While Malaysia does not have an overarching oral health campaign, initiatives like Ikon Gigi (iGG) and Transformation With 1Smile Together (TW1ST) target specific groups, as mentioned above.
Dr Fukai adds that another component to the success of the campaign is the attitude of the Japanese towards oral healthcare. For example, the number of Japanese who brush their teeth at least twice a day increased from 16.9% in 1969 to 77% in 2016, and more than half of Japanese (52.9%) aged 20 and above reported going for a dental check-up in the past year, in the 2016 Survey of Dental Diseases.
Areas to improve
However, Dr Iwata notes that they need to improve on delivering oral healthcare to the elderly.
“Now, one out of four people is over 65 in Japan and this rate is estimated to increase in the future. Therefore, we need to think how to provide oral healthcare services to the elderly. Even if they become bedridden or inpatients at the hospital, we have to deliver appropriate care to improve their quality of life.
“So now, we are working on providing oral healthcare efficiently and effectively to them, and also, to find a way to collaborate with other healthcare providers such as medical doctors, nutritionists and other allied health specialists.”

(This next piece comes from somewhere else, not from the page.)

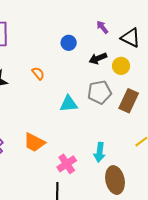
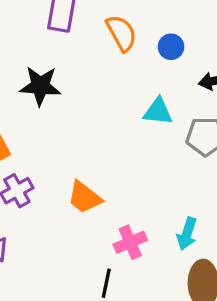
orange semicircle: (38, 73) -> (121, 33), moved, size x1.6
cyan triangle: (69, 104) -> (158, 111), moved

Another issue she says, is to decrease the healthcare disparity, especially among the younger generation.
Dr Iwata, Dr Fukai and Dr Zainab were all speaking at the recent Oral Healthcare Seminar 2018 held at the residence of the Japanese Ambassador to Malaysia, and organised by the Malaysian Association of Dental Public Health Specialists, Embassy of Japan in Malaysia and Japan’s Ministry of Economy, Trade and Industry, in cooperation with the Association for Overseas Technical Cooperation and Sustainable Partnerships, Japan.